|
FLEXITOKENS: Flexible Tokenization for Evolving Multilingual Language Models |
Soundness: 3: good
Presentation: 3: good
Contribution: 2: fair
Rating: 4: marginally below the acceptance threshold
Confidence: 3: You are fairly confident in your assessment. It is possible that you did not understand some parts of the submission or that you are unfamiliar with some pieces of related work. Math/other details were not carefully checked. |
The authors build upon prior work on LMs with gradient-based tokenization and address the issue of fixed compression rates by replacing the binomial loss with a new loss function. This modification enables the model to dynamically adjust its compression rate, thereby reducing over-fragmentation and improving downstream task performance.
1.The paper is well structured and highly readable.
2.The motivation is clearly stated, and the methodology is explained in detail.
1.The experimental section of the paper includes only two baselines: BPE and Binomial loss, which are insufficient to fully demonstrate the effectiveness of the proposed method.
2.Most of the experiments are conducted on a model with 119M parameters, making it unclear whether the proposed approach can maintain its effectiveness when scaled to larger language models.
1.It would be helpful if the paper included a diagram or illustration of the proposed method in the main text, so that readers could more easily grasp the overall framework.
2.The proposed method requires a small n-way parallel corpus to compute per-language parameters. Could the authors clarify whether the choice of this parallel corpus has an impact on the resulting compression rates or model performance?
3.The experiments include only one gradient-based tokenization baseline. By the way,can this method be applied to different model architectures beyond the one used in this paper? |
Moderately AI-edited |
|
FLEXITOKENS: Flexible Tokenization for Evolving Multilingual Language Models |
Soundness: 3: good
Presentation: 3: good
Contribution: 2: fair
Rating: 4: marginally below the acceptance threshold
Confidence: 4: You are confident in your assessment, but not absolutely certain.
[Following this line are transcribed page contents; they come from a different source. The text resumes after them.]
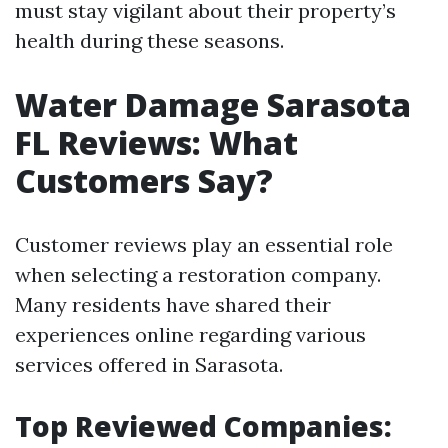
must stay vigilant about their property’s
health during these seasons.
Water Damage Sarasota
FL Reviews: What
Customers Say?
Customer reviews play an essential role
when selecting a restoration company.
Many residents have shared their
experiences online regarding various
services offered in Sarasota.
Top Reviewed Companies:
It is unlikely, but not impossible, that you did not understand some parts of the submission or that you are unfamiliar with some pieces of related work. |
Tokenization with a fixed vocabulary (e.g., BPE) often suffers from rigidity, leading to over-fragmentation when applied to unseen languages or scripts. Recent work introduces a tokenization module within the language model that segments bytes into patches, learning the desired compression rate through gradients from an auxiliary loss. This is done by incorporating a tokenization module consisting of a Boundary Predictor and an upsampling module, replacing the standard vocabulary-bounded embedding and unembedding layers. The entire model, including these modules, is pretrained jointly.
However, the authors argue that using a predetermined compression rate introduces another form of rigidity.
To address this, the paper proposes a new auxiliary loss function, "FlexiToken" loss, a hinge-like objective that encourages the compression rate to remain within a range (b - a) rather than regressing to a single target value a (referred to as "Binomial" in prior work). In practice, this relaxes the existing training loss by introducing a lower bound and by not penalizing the tokenizer when the compression rate exceeds this threshold.
This is to design a better, flexible adaptation to new domains, languages, and scripts.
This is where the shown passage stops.